>>>>>
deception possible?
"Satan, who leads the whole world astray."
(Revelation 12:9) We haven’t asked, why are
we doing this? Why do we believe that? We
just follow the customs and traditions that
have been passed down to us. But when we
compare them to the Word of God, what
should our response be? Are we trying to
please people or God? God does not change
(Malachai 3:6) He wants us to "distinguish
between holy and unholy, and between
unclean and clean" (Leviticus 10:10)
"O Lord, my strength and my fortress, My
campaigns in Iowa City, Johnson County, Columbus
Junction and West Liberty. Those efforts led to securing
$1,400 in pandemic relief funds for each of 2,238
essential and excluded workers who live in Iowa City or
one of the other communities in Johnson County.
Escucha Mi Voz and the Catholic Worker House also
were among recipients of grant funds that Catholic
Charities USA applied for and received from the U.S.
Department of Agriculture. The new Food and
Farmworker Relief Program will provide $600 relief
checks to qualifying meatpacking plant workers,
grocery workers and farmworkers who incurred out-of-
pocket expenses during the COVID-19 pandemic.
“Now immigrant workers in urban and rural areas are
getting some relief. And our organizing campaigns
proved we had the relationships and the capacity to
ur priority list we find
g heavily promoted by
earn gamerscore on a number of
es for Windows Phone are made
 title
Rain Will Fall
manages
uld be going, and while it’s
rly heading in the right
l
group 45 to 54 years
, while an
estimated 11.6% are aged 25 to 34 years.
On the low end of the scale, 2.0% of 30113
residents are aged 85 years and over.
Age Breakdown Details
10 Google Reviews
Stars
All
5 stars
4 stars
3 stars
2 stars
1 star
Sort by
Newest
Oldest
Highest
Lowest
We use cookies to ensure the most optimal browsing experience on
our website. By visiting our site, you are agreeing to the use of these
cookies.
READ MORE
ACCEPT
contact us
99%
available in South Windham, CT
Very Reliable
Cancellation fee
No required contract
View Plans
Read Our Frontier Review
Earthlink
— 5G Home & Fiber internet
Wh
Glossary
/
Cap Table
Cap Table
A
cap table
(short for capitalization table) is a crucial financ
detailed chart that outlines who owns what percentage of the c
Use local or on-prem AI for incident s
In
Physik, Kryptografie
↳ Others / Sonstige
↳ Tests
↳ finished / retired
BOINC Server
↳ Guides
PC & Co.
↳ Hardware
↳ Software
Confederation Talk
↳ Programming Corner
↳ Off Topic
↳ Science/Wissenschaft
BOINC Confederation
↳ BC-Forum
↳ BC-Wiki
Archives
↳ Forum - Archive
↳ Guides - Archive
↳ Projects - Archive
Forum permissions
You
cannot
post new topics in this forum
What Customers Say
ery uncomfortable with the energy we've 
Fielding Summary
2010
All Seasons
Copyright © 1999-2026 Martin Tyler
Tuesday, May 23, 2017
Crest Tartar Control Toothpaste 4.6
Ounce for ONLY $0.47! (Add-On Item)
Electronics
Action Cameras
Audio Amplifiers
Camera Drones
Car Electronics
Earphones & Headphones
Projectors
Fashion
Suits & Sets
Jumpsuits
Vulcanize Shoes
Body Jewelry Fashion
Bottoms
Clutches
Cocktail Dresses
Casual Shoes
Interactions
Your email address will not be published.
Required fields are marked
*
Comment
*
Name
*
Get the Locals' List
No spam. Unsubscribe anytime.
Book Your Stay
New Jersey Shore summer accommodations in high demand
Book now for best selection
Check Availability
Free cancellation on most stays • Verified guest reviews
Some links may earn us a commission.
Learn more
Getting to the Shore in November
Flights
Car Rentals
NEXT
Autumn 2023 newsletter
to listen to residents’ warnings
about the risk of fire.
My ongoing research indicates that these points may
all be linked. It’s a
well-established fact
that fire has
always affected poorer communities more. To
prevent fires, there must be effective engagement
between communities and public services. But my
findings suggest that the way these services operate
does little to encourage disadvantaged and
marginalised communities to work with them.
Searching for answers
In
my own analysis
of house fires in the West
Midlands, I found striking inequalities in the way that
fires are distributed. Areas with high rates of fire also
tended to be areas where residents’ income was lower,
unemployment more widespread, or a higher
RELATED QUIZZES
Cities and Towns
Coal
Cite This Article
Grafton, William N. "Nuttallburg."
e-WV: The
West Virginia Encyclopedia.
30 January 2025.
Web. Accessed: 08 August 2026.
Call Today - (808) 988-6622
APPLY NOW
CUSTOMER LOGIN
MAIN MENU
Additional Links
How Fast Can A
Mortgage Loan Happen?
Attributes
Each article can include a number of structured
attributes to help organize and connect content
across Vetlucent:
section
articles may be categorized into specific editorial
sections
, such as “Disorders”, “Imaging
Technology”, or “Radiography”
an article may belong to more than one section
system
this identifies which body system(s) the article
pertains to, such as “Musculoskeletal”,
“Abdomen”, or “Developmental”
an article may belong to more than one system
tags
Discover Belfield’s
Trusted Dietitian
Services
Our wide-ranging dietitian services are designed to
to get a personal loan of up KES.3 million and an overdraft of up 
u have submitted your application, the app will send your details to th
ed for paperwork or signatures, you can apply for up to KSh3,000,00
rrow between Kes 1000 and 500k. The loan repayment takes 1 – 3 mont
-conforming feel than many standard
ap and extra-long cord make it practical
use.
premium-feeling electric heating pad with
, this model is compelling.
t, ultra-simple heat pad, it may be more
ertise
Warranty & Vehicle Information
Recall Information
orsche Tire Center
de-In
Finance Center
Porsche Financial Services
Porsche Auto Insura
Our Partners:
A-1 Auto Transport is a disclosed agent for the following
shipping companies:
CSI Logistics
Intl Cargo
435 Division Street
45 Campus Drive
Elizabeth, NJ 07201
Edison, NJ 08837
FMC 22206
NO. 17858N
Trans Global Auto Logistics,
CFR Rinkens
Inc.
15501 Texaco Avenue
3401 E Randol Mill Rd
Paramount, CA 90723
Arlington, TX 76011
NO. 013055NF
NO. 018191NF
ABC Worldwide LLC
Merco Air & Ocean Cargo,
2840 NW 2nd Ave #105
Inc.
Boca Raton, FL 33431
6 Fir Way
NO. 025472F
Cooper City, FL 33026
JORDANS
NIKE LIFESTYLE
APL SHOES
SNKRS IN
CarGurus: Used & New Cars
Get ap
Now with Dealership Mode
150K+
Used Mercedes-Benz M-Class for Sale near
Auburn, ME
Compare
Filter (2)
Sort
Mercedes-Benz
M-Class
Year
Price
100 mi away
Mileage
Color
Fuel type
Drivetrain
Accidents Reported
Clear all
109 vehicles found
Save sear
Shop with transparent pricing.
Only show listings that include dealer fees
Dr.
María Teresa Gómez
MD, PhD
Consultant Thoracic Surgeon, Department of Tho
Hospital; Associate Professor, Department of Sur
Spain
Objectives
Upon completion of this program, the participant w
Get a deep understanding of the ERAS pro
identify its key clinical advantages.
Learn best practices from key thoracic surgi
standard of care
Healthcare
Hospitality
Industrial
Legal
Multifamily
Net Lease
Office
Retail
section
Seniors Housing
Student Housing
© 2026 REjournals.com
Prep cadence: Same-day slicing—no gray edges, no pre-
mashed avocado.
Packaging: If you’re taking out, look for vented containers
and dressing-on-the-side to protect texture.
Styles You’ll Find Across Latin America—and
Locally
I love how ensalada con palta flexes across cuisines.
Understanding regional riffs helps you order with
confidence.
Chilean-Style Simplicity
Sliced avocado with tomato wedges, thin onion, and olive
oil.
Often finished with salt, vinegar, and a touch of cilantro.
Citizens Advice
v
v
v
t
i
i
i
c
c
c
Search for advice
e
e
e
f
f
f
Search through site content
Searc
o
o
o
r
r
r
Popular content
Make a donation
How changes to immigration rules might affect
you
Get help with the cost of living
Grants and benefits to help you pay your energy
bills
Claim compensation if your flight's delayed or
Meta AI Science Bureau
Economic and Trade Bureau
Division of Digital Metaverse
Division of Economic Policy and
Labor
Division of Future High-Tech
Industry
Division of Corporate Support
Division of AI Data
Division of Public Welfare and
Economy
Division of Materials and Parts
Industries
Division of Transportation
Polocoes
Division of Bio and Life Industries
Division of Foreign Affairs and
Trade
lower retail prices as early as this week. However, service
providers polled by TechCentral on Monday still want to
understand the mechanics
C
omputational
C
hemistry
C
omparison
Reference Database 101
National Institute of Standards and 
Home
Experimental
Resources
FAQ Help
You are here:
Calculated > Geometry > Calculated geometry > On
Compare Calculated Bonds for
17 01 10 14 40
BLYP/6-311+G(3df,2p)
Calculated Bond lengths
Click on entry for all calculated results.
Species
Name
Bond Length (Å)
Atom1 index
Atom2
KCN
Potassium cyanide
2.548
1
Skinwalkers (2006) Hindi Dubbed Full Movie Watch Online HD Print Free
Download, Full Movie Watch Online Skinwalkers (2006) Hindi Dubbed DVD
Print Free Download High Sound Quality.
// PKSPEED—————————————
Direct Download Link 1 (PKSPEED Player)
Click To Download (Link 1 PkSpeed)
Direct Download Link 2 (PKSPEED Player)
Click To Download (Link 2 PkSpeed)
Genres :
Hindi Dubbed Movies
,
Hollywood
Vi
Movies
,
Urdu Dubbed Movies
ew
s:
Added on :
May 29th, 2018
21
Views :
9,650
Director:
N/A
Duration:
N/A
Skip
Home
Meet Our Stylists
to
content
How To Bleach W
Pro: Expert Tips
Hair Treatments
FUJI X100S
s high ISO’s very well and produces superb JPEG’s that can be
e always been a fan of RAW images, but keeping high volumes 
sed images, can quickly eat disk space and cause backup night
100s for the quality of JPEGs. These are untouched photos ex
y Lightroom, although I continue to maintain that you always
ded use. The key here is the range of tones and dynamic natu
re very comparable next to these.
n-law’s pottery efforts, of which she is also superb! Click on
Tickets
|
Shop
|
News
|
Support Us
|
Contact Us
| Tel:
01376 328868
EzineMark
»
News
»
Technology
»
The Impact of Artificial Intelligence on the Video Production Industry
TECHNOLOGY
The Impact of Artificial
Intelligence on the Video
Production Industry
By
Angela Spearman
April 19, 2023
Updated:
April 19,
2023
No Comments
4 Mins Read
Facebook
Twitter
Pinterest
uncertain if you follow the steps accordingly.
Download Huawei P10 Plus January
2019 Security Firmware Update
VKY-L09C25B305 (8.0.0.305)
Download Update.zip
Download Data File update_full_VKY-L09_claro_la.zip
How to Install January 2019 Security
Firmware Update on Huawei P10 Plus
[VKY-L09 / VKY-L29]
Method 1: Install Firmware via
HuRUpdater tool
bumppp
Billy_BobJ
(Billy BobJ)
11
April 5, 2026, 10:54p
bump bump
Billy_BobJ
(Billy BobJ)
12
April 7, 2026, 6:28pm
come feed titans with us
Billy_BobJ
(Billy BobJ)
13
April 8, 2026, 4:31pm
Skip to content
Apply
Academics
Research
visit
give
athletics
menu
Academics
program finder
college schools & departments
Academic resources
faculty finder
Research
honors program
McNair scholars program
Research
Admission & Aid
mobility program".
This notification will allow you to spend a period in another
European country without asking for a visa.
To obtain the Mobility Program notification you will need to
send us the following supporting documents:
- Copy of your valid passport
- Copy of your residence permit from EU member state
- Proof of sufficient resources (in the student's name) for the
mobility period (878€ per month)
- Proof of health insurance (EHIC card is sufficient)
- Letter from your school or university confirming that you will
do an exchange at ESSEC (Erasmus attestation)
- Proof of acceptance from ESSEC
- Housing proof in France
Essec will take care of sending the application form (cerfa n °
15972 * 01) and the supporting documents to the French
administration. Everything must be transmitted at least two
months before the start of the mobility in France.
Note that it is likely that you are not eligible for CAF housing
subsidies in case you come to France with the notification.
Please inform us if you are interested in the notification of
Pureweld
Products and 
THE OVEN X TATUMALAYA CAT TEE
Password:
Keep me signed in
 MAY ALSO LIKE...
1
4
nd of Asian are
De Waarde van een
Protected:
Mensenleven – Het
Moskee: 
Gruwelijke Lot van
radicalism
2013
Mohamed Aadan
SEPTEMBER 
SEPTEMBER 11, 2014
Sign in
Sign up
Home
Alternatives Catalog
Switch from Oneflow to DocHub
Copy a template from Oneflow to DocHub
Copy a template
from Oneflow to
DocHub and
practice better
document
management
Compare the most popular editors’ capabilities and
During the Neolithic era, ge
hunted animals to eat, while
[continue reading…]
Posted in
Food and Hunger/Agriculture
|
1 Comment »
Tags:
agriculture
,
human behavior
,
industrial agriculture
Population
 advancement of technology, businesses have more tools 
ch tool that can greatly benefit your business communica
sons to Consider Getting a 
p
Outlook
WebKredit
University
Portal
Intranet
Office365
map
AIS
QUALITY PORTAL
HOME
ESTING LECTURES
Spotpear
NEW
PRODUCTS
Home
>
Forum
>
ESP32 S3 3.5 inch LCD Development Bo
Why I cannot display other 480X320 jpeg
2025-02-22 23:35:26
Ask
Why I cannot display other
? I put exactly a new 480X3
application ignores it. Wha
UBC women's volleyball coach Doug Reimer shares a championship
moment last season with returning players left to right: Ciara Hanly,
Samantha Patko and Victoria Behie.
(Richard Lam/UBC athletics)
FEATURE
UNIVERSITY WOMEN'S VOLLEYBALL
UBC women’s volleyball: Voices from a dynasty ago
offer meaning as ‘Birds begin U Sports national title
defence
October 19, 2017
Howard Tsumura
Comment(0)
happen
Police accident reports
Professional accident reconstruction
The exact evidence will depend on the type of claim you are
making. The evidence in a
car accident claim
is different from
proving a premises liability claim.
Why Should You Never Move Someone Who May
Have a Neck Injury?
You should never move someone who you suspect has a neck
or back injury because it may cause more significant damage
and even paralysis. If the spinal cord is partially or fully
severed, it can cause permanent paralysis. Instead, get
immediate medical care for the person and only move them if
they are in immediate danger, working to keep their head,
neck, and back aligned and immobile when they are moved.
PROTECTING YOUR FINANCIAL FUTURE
<<<<<
**Instructions for the task**:
What do the lines above say from the one containing "group 45 to 54 years" down to the one containing "What Customers Say"? Return them exactly, both end lines included, and only them.

**Reply to the exercise**:
group 45 to 54 years
, while an
estimated 11.6% are aged 25 to 34 years.
On the low end of the scale, 2.0% of 30113
residents are aged 85 years and over.
Age Breakdown Details
10 Google Reviews
Stars
All
5 stars
4 stars
3 stars
2 stars
1 star
Sort by
Newest
Oldest
Highest
Lowest
We use cookies to ensure the most optimal browsing experience on
our website. By visiting our site, you are agreeing to the use of these
cookies.
READ MORE
ACCEPT
contact us
99%
available in South Windham, CT
Very Reliable
Cancellation fee
No required contract
View Plans
Read Our Frontier Review
Earthlink
— 5G Home & Fiber internet
Wh
Glossary
/
Cap Table
Cap Table
A
cap table
(short for capitalization table) is a crucial financ
detailed chart that outlines who owns what percentage of the c
Use local or on-prem AI for incident s
In
Physik, Kryptografie
↳ Others / Sonstige
↳ Tests
↳ finished / retired
BOINC Server
↳ Guides
PC & Co.
↳ Hardware
↳ Software
Confederation Talk
↳ Programming Corner
↳ Off Topic
↳ Science/Wissenschaft
BOINC Confederation
↳ BC-Forum
↳ BC-Wiki
Archives
↳ Forum - Archive
↳ Guides - Archive
↳ Projects - Archive
Forum permissions
You
cannot
post new topics in this forum
What Customers Say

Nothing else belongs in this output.